Living sectors accounted for an unprecedented 39% of 2024’s volume. If this is discounted, volume was its lowest level since 2011.

Nevertheless retail also had a standout final quarter, with volume of £3.1 billion standing at almost twice the trend level and the strongest outturn since the second quarter of 2015. LSH explained: "Allied to relatively attractive pricing, green shoots in the occupier demand and the re-emergence of rental growth in pockets of the market have brought many investors back to retail."

The fourth quarter retail volume included a standout quarter for retail warehousing, where volume of £1.4 billion was well over twice the trend level and the highest since the second quarter 2007, boosted by Redevco’s £518 million purchase of the M7 UK Retail Portfolio. LSH added that the revival of interest in shopping centres has been more pronounced of late, with Q4 volume hitting £1 billion for the first time in eight years, boosted by Land Securities’ £490 million (7.50% net initial yield) purchase of a 92% stake in Liverpool One.
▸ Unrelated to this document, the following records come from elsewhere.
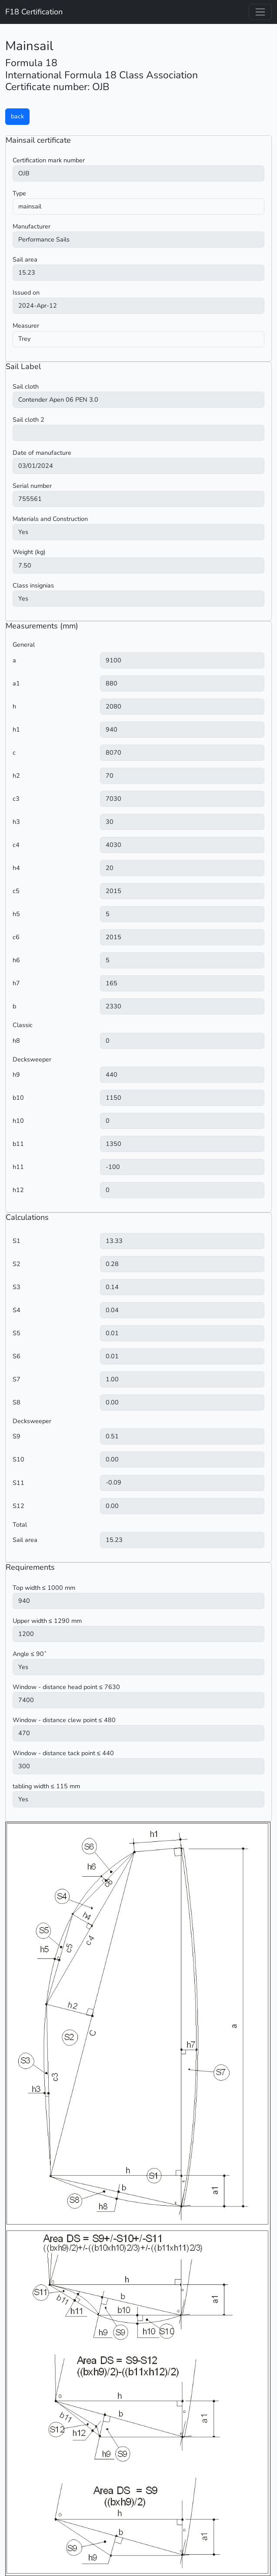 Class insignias (33, 585)
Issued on (26, 292)
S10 (18, 1459)
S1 (16, 1240)
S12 (18, 1505)
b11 (18, 1143)
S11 (18, 1482)
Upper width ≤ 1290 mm (47, 1620)
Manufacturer (31, 226)
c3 (16, 798)
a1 (16, 683)
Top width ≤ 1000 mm (44, 1587)
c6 (16, 937)
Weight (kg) (29, 551)
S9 (16, 1436)
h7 (16, 983)
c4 (16, 844)
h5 (16, 914)
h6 (16, 960)
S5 (16, 1333)
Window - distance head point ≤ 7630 (66, 1687)
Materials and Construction (50, 518)
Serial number (32, 485)
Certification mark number (49, 160)
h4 (16, 867)
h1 (16, 729)
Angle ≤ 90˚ (30, 1653)
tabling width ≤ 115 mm (46, 1786)
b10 (18, 1097)
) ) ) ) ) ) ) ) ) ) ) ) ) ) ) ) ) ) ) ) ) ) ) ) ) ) (138, 240)
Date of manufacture (42, 452)
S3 (16, 1287)
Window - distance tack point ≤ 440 (63, 1753)
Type (19, 193)
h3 (16, 821)
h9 (16, 1074)
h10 (18, 1120)
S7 (16, 1379)
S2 (16, 1263)
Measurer (26, 325)
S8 (16, 1402)
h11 (18, 1166)
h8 (16, 1040)
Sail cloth (26, 386)
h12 (18, 1190)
LSH described 2024 as "nothing short of an annus horribilis" for the embattled office sector. UK-wide office volume in the fourth quarter amounted to only £1.8 billion, down 44% on average, and brought the annual total for 2024 to a record low of £7.3 billion.

While all parts of the market were subdued, given its scale, central London was again the main drag, with the fourth quarter volume of £1 billion standing 50% below trend and including only three deals over £100 million.
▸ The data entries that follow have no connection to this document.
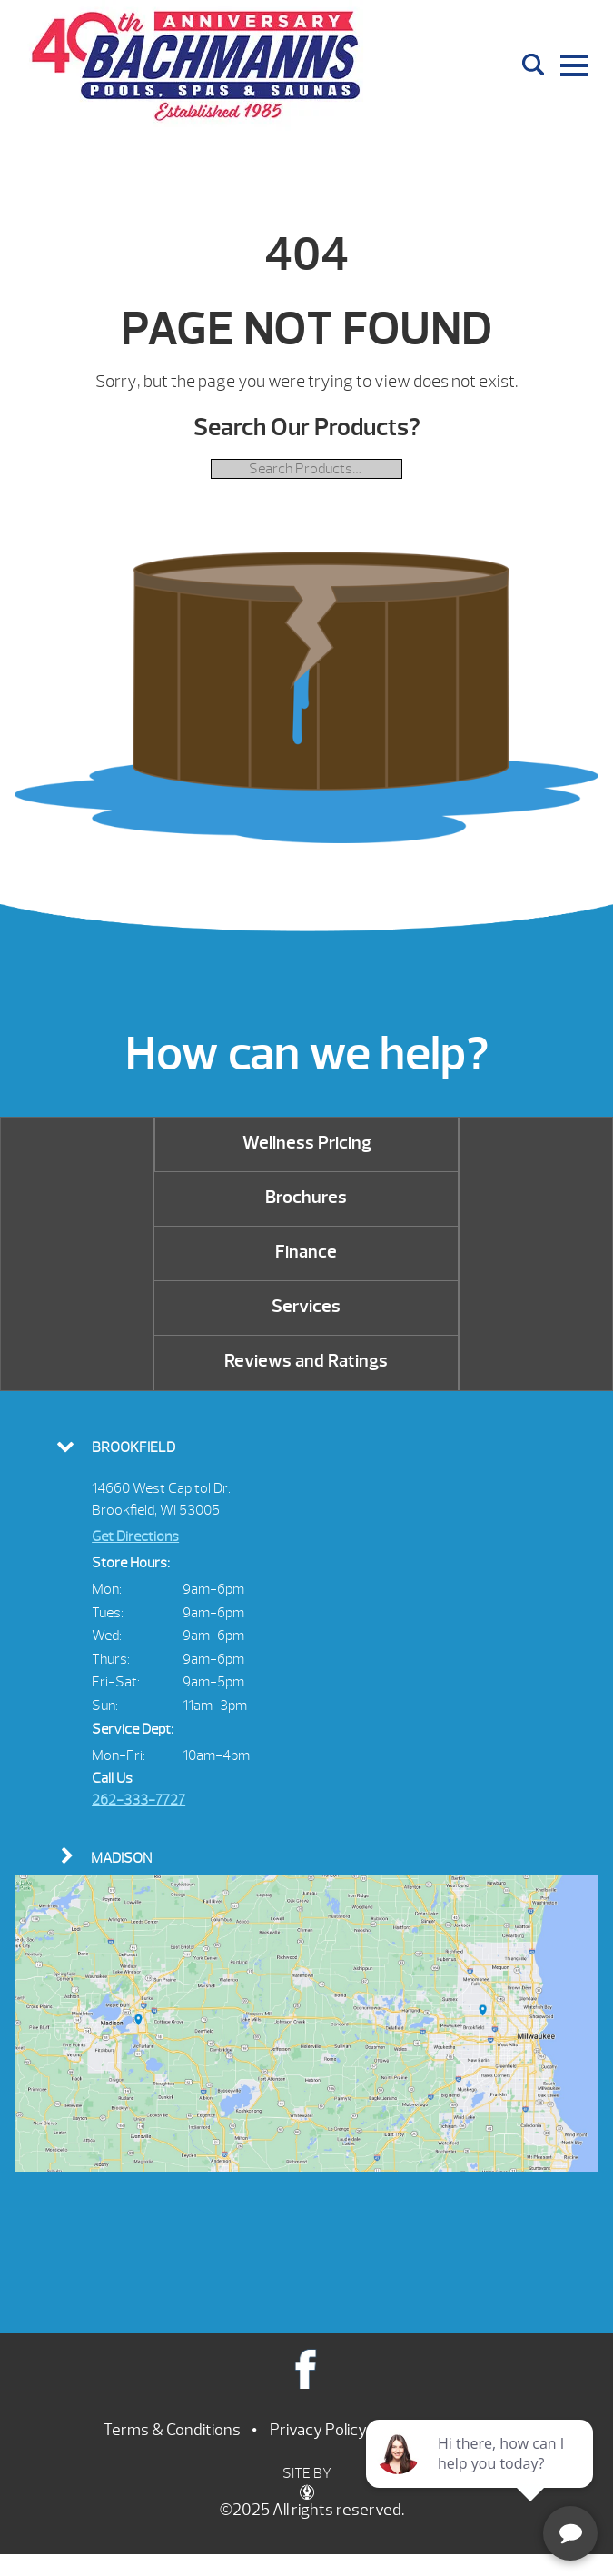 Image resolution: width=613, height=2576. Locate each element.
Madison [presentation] (121, 1858)
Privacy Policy (318, 2430)
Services (306, 1306)
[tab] (306, 1445)
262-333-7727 (138, 1800)
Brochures (306, 1197)
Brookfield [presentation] (133, 1447)
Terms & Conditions (172, 2430)
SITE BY (306, 2482)
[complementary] (481, 2476)
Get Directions (135, 1536)
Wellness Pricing (306, 1142)
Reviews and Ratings (306, 1360)
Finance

Overseas inflows rebounded by 55% quarter-on-quarter to £6 billion, 4% above trend. North America continues to dominate overseas inflows, with total purchasing of £4.1 billion in Q4, led by Baupost and KKR’s acquisition of the Adia Hotel Portfolio.

Investment was very mixed between the domestic-buyer categories, LSH said. Private propcos were the most acquisitive domestic buyers of 2024, with £3 billion of purchases in Q4 taking the total for the year to a record high of £10.8b billion.

The largest private propco deal in Q4 was Ballymore and Lateral Property Group’s £500 million mixed-use redevelopment commitment at 120-136 Camley Street in the King's Cross Knowledge Quarter, London.

Institutional purchasing remained subdued once again in the fourth quarter, with acquisitions of £1 billion standing 42% below average. The long run of net-selling by institutions showed no sign of abating, with total net sales of £2 billion the highest since the aftermath of the Brexit vote in 2016. M&G was a particularly active seller in Q4, with £345 million of disposals across 11 deals.

Ezra Nahome, CEO of Lambert Smith Hampton, said in a statement: “2024 finished strongly for both activity and volumes, as buyers and sellers rallied to get deals done before year end. But the solid-looking year on the surface belies a story of extremes; the inexorable rise of the living sectors contrasting with the structural pains of the office sector and the ongoing faith in the UK from North American buyers vs the retreat from the institutions.

“Into the New Year and sentiment has taken a fresh knock, forcing investors to digest the deteriorating conditions in the financial markets and shifting expectations on interest rate cuts. However, I remain cautiously optimistic that conditions will settle, and 2025 will yield a slight improvement on last year’s volume, even if pricing remains sticky and fails to harden as previously hoped.

“While the recent bond market wobble will keep some investors on the sidelines, many others will find themselves under renewed pressure to sell, providing a ready supply of income-driven opportunities for equity-backed buyers.

“We should bear in mind that the fundamentals in the occupier markets remain broadly positive, and this extends to offices to some degree. The UK market offers real value when viewed in the international context, especially given the pound’s relative retreat."